Common, who won an Oscar last year for his song “Glory,” said the film community is aware there’s a problem, but now it’s time “to work toward a solution.”
“I know we’re going to make this change,” he said on the red carpet.
Some celebrities were attending an event in Flint, Michigan, #JusticeForFlint. The concert was organized by directors Ava DuVernay (“Selma”) and Ryan Coogler (“Creed”) and is calling attention to the water crisis in the Michigan city.
Rock also had some more lighthearted material, including a bit in which he brought out his daughter to sell Girl Scout cookies.
‘Revenant’ considered front-runner
The show had some other notable moments.
Lady Gaga received a standing ovation for her performance of ” ‘Til It Happens to You,” from “The Hunting Ground.”

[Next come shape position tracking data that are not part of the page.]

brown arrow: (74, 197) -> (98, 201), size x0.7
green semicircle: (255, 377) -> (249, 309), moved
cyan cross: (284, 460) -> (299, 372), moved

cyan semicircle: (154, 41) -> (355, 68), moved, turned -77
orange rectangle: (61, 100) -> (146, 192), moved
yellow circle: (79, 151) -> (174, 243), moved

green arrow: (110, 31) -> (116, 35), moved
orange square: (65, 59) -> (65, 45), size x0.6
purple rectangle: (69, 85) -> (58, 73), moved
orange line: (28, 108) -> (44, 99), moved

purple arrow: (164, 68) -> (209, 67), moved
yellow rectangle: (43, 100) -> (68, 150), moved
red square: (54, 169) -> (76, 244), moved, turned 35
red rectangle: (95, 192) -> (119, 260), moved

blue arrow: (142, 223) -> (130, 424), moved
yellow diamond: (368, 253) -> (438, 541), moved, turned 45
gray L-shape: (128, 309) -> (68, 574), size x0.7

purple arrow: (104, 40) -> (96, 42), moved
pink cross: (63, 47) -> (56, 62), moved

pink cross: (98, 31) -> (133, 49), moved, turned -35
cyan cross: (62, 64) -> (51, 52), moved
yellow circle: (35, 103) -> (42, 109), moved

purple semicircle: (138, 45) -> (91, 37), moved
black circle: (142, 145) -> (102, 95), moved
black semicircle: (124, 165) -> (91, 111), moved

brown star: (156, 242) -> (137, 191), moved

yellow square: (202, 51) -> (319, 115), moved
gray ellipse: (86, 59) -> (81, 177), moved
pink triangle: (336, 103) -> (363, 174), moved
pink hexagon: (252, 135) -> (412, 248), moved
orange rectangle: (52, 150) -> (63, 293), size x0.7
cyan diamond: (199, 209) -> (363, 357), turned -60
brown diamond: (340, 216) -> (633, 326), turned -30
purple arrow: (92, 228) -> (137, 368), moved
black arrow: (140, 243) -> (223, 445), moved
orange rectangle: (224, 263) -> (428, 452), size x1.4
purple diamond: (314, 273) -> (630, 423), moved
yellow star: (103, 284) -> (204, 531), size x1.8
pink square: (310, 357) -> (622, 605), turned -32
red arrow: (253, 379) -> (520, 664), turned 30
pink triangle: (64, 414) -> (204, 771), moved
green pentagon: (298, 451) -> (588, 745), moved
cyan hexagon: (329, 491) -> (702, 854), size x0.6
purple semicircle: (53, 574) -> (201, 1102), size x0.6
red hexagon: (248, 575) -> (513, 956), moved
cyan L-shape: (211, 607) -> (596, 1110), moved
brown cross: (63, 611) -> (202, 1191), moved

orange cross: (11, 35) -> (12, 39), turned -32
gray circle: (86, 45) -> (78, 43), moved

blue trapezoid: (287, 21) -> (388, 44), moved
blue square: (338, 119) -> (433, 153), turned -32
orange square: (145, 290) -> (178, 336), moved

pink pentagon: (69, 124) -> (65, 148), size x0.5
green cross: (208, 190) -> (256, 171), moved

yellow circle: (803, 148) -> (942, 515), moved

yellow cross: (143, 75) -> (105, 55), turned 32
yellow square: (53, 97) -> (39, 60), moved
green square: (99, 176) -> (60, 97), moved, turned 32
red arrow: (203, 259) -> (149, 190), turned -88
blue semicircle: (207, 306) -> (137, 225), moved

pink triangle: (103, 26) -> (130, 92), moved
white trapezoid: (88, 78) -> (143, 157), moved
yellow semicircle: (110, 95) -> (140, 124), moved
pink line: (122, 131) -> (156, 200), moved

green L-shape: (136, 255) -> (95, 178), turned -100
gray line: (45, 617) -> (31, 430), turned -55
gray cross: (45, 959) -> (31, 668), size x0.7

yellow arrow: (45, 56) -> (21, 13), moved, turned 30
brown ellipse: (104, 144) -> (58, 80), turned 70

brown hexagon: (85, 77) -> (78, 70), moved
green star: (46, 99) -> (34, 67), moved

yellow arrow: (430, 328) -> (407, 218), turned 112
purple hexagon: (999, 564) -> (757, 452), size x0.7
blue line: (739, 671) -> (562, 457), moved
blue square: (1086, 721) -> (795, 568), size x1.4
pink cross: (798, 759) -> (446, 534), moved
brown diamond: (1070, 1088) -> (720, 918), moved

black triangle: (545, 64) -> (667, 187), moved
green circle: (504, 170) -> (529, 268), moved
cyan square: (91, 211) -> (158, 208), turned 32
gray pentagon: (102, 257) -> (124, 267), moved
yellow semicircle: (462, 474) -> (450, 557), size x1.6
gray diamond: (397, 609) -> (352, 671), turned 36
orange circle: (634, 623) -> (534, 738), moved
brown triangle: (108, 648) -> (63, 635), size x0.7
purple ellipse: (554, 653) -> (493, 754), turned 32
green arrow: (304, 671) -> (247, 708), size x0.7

Rock went back to the Magic Johnson Theaters to ask African-American moviegoers about the year’s nominated films. Almost none of the patrons had seen them.
The awards were the dominant story.
“The Revenant” leads all films with 12 nominations and is considered the front-runner for best picture.
Leonardo DiCaprio, who’s 0-fer as an acting nominee, is expected to finally take home a trophy for his performance in that film, in which he played an 1820s trapper, Hugh Glass.
DiCaprio told ABC that he’s nervous about his chances but proud of the film.
“I feel blessed to be able to do movies like this,” he said. “Here I am, representing a movie I feel so particularly proud of.”
The 88th Academy Awards are airing from Hollywood’s Dolby Theatre.